Work task — Nothing in the listing should be dropped or altered when it is copied.

━━━━━ Records shown

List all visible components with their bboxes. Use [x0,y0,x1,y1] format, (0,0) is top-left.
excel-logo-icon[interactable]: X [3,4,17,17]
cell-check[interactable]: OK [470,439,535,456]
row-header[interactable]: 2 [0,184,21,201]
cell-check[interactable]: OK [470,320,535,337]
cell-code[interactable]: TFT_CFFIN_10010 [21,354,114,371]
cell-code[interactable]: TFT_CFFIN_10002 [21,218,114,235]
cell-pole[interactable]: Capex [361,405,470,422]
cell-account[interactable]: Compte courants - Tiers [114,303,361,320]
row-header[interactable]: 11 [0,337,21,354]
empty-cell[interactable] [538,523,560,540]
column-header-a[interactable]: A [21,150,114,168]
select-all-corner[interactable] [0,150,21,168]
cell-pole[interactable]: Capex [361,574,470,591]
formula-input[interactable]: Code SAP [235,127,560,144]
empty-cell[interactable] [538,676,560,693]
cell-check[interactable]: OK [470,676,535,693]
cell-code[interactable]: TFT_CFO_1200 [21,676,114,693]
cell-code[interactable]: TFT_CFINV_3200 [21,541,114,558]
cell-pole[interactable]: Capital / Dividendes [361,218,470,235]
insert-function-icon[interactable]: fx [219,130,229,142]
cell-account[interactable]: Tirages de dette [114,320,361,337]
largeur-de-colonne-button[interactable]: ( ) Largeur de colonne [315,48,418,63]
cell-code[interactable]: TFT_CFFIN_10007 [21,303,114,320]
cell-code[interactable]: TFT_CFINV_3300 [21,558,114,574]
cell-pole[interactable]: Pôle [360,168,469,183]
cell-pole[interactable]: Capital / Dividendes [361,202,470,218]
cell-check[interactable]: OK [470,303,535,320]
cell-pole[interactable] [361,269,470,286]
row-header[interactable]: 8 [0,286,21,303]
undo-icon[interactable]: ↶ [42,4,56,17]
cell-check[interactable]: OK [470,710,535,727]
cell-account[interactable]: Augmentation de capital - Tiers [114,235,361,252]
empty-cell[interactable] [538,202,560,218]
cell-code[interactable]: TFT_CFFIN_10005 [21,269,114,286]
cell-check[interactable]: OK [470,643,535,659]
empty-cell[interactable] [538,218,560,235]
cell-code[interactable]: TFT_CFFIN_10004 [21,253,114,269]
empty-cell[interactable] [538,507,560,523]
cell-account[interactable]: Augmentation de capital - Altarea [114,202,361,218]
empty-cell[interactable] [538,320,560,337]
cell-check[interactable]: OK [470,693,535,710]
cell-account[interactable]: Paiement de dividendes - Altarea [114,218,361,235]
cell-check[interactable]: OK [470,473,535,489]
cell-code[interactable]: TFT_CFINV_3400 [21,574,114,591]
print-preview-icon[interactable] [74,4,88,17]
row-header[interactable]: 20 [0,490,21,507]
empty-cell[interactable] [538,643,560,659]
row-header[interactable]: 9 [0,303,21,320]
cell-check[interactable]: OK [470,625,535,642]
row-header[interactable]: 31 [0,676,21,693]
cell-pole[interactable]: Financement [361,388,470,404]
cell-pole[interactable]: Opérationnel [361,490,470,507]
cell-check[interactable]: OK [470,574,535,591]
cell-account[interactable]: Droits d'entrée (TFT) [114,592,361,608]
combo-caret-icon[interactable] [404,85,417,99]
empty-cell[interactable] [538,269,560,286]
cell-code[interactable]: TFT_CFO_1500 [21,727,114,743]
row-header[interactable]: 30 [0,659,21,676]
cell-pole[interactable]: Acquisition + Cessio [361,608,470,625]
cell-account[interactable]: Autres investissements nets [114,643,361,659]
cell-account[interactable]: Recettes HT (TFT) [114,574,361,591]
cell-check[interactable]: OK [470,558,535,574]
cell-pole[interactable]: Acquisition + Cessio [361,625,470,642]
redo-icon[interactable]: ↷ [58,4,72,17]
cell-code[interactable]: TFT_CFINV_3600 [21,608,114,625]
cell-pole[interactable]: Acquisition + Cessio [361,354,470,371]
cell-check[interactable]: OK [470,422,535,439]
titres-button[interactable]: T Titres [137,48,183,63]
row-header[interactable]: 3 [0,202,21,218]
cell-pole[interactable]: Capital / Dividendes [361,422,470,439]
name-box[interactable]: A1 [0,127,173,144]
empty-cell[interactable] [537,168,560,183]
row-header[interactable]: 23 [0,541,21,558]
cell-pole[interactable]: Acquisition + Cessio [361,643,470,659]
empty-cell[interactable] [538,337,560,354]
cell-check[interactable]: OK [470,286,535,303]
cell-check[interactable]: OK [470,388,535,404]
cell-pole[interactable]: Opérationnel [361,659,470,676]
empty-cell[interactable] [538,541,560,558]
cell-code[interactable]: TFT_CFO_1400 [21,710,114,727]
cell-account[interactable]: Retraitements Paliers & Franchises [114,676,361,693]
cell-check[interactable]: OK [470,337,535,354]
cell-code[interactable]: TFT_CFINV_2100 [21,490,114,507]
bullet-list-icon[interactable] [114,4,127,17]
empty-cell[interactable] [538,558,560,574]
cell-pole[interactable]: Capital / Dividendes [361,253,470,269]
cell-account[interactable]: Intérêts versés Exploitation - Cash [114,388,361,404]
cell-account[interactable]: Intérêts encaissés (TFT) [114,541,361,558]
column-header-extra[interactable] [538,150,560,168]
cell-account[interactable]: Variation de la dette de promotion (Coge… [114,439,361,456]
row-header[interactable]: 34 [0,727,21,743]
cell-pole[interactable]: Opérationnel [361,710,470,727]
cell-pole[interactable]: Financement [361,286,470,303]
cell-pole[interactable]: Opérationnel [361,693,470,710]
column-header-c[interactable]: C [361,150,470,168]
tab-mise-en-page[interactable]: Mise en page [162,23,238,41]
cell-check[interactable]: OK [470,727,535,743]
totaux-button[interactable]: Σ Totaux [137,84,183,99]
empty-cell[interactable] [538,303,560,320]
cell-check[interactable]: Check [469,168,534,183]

━━━━━━━━━━

Answer to this exercise —
List all visible components with their bboxes. Use [x0,y0,x1,y1] format, (0,0) is top-left.
excel-logo-icon[interactable]: X [3,4,17,17]
cell-check[interactable]: OK [470,439,535,456]
row-header[interactable]: 2 [0,184,21,201]
cell-check[interactable]: OK [470,320,535,337]
cell-code[interactable]: TFT_CFFIN_10010 [21,354,114,371]
cell-code[interactable]: TFT_CFFIN_10002 [21,218,114,235]
cell-pole[interactable]: Capex [361,405,470,422]
cell-account[interactable]: Compte courants - Tiers [114,303,361,320]
row-header[interactable]: 11 [0,337,21,354]
empty-cell[interactable] [538,523,560,540]
column-header-a[interactable]: A [21,150,114,168]
select-all-corner[interactable] [0,150,21,168]
cell-pole[interactable]: Capex [361,574,470,591]
formula-input[interactable]: Code SAP [235,127,560,144]
empty-cell[interactable] [538,676,560,693]
cell-check[interactable]: OK [470,676,535,693]
cell-code[interactable]: TFT_CFO_1200 [21,676,114,693]
cell-code[interactable]: TFT_CFINV_3200 [21,541,114,558]
cell-pole[interactable]: Capital / Dividendes [361,218,470,235]
insert-function-icon[interactable]: fx [219,130,229,142]
cell-account[interactable]: Tirages de dette [114,320,361,337]
largeur-de-colonne-button[interactable]: ( ) Largeur de colonne [315,48,418,63]
cell-code[interactable]: TFT_CFFIN_10007 [21,303,114,320]
cell-code[interactable]: TFT_CFINV_3300 [21,558,114,574]
cell-pole[interactable]: Pôle [360,168,469,183]
cell-pole[interactable]: Capital / Dividendes [361,202,470,218]
cell-check[interactable]: OK [470,303,535,320]
cell-pole[interactable] [361,269,470,286]
row-header[interactable]: 8 [0,286,21,303]
undo-icon[interactable]: ↶ [42,4,56,17]
cell-check[interactable]: OK [470,710,535,727]
cell-account[interactable]: Augmentation de capital - Tiers [114,235,361,252]
empty-cell[interactable] [538,202,560,218]
cell-code[interactable]: TFT_CFFIN_10005 [21,269,114,286]
cell-check[interactable]: OK [470,643,535,659]
empty-cell[interactable] [538,218,560,235]
cell-code[interactable]: TFT_CFFIN_10004 [21,253,114,269]
empty-cell[interactable] [538,507,560,523]
cell-account[interactable]: Augmentation de capital - Altarea [114,202,361,218]
empty-cell[interactable] [538,320,560,337]
cell-check[interactable]: OK [470,693,535,710]
cell-account[interactable]: Paiement de dividendes - Altarea [114,218,361,235]
cell-check[interactable]: OK [470,473,535,489]
cell-code[interactable]: TFT_CFINV_3400 [21,574,114,591]
print-preview-icon[interactable] [74,4,88,17]
row-header[interactable]: 20 [0,490,21,507]
empty-cell[interactable] [538,643,560,659]
row-header[interactable]: 9 [0,303,21,320]
cell-check[interactable]: OK [470,625,535,642]
row-header[interactable]: 31 [0,676,21,693]
cell-pole[interactable]: Financement [361,388,470,404]
cell-pole[interactable]: Opérationnel [361,490,470,507]
cell-check[interactable]: OK [470,574,535,591]
cell-account[interactable]: Droits d'entrée (TFT) [114,592,361,608]
combo-caret-icon[interactable] [404,85,417,99]
empty-cell[interactable] [538,269,560,286]
cell-code[interactable]: TFT_CFO_1500 [21,727,114,743]
row-header[interactable]: 30 [0,659,21,676]
cell-pole[interactable]: Acquisition + Cessio [361,608,470,625]
cell-account[interactable]: Autres investissements nets [114,643,361,659]
cell-account[interactable]: Recettes HT (TFT) [114,574,361,591]
cell-check[interactable]: OK [470,558,535,574]
cell-pole[interactable]: Acquisition + Cessio [361,625,470,642]
redo-icon[interactable]: ↷ [58,4,72,17]
cell-code[interactable]: TFT_CFINV_3600 [21,608,114,625]
cell-pole[interactable]: Acquisition + Cessio [361,354,470,371]
cell-check[interactable]: OK [470,422,535,439]
titres-button[interactable]: T Titres [137,48,183,63]
row-header[interactable]: 3 [0,202,21,218]
cell-pole[interactable]: Capital / Dividendes [361,422,470,439]
name-box[interactable]: A1 [0,127,173,144]
empty-cell[interactable] [537,168,560,183]
row-header[interactable]: 23 [0,541,21,558]
cell-pole[interactable]: Acquisition + Cessio [361,643,470,659]
empty-cell[interactable] [538,337,560,354]
cell-check[interactable]: OK [470,286,535,303]
cell-check[interactable]: OK [470,388,535,404]
cell-pole[interactable]: Opérationnel [361,659,470,676]
empty-cell[interactable] [538,541,560,558]
cell-code[interactable]: TFT_CFO_1400 [21,710,114,727]
cell-account[interactable]: Retraitements Paliers & Franchises [114,676,361,693]
cell-check[interactable]: OK [470,337,535,354]
cell-code[interactable]: TFT_CFINV_2100 [21,490,114,507]
bullet-list-icon[interactable] [114,4,127,17]
empty-cell[interactable] [538,558,560,574]
cell-pole[interactable]: Capital / Dividendes [361,253,470,269]
cell-account[interactable]: Intérêts versés Exploitation - Cash [114,388,361,404]
cell-account[interactable]: Intérêts encaissés (TFT) [114,541,361,558]
column-header-extra[interactable] [538,150,560,168]
cell-account[interactable]: Variation de la dette de promotion (Coge… [114,439,361,456]
row-header[interactable]: 34 [0,727,21,743]
cell-pole[interactable]: Opérationnel [361,710,470,727]
cell-pole[interactable]: Financement [361,286,470,303]
cell-pole[interactable]: Opérationnel [361,693,470,710]
column-header-c[interactable]: C [361,150,470,168]
tab-mise-en-page[interactable]: Mise en page [162,23,238,41]
cell-check[interactable]: OK [470,727,535,743]
totaux-button[interactable]: Σ Totaux [137,84,183,99]
empty-cell[interactable] [538,303,560,320]
cell-check[interactable]: Check [469,168,534,183]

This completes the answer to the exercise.